First, the Quickhit:


  • Foreign bodies in tissue generate an inflammatory response which varies in intensity based on the composition of the object:  inert materials (glass, plastic, metal) generating less of a response than organic materials such as bone, spines, woody plants, or vegetative material.
  • Likewise, risk of infection varies based on foreign body material: inert materials are relatively low risk, while organic materials pose a much higher risk of infection.
  • Composition of infections often vary based on material as well: tooth fragments increase the risk of polymicrobial infections while woody materials may increase the risk of fungal infections, e.g.

Presentation and Exam

  • Lacerating or penetrating injuries with an object that may break, shatter, or splinter have higher odds of a foreign body being present in the wound.
  • Wounds deeper than 5mm or those that cannot be fully explored have a higher risk of foreign body presence.
  • An adult who senses a foreign body’s presence in a wound has double the risk of a retained foreign body, compared to an adult who does not sense a foreign body with a similar injury (Note: this only holds true for adults, not pediatric populations, even if verbal).
  • Keys to a good exam are adequate lighting, hemostasis, and anesthesia.  Try to visualize the entirety of the wound.  Puncture wounds can be extended with a scalpel to improve visualization.
  • For deeper wounds involving glass or metal, insert a closed hemostat and withdraw – scraping on the way out may indicate a retained foreign body.

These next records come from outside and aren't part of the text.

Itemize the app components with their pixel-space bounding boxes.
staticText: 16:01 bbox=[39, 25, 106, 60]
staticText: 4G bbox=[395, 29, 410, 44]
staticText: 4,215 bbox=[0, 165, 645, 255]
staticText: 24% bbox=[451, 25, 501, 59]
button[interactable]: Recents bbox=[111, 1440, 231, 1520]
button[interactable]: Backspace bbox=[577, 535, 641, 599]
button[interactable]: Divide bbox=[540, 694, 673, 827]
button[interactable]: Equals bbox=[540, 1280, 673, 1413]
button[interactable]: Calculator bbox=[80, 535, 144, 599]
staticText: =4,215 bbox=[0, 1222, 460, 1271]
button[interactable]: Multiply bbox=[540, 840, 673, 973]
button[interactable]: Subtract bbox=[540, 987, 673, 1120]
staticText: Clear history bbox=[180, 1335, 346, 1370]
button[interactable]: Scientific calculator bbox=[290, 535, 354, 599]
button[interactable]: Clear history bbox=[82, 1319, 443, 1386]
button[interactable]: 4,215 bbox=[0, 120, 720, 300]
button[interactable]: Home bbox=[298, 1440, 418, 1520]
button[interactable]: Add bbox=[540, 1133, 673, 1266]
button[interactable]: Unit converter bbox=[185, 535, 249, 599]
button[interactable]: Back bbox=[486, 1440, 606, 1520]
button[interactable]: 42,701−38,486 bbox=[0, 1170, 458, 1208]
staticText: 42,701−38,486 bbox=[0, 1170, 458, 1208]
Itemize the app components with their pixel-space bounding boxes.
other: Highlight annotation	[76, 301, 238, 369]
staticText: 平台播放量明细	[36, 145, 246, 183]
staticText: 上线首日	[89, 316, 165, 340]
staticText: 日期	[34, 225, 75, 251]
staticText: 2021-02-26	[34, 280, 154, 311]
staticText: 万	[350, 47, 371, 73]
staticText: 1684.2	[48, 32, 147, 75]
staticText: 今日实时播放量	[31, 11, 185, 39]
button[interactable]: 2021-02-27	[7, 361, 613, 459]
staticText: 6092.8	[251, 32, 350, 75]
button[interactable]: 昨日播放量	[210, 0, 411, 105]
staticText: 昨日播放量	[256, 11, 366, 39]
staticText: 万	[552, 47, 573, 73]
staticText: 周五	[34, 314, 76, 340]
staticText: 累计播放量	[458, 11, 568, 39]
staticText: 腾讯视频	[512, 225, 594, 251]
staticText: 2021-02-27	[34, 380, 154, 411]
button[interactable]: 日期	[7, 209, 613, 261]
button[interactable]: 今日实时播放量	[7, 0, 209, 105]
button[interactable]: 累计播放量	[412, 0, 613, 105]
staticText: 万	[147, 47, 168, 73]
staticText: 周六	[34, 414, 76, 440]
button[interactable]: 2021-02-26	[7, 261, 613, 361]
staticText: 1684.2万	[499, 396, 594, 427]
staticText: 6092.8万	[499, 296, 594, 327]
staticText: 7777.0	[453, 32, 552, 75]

  • If a foreign body is suspected, order imaging!
  • Appropriate imaging studies varies based on situation – no single imaging modality is appropriate for every situation.
  • Radiopaque objects such as leaded glass, metal, bone, rocks, and some plastics can be detected with X-ray; however, x-ray often does a poor job with organic materials that are not hard bone.
  • CT scan is fairly sensitive for foreign bodies, but has the drawbacks of increased cost and radiation exposure.  Also, a weird quirk of CT scan is that wood can sometimes mimic the appearance of air bubbles in soft tissue, which may confuse a foreign body (not-as-bad) with a gas-producing infection (extremely-very-hyper-bad).  So keep that in mind.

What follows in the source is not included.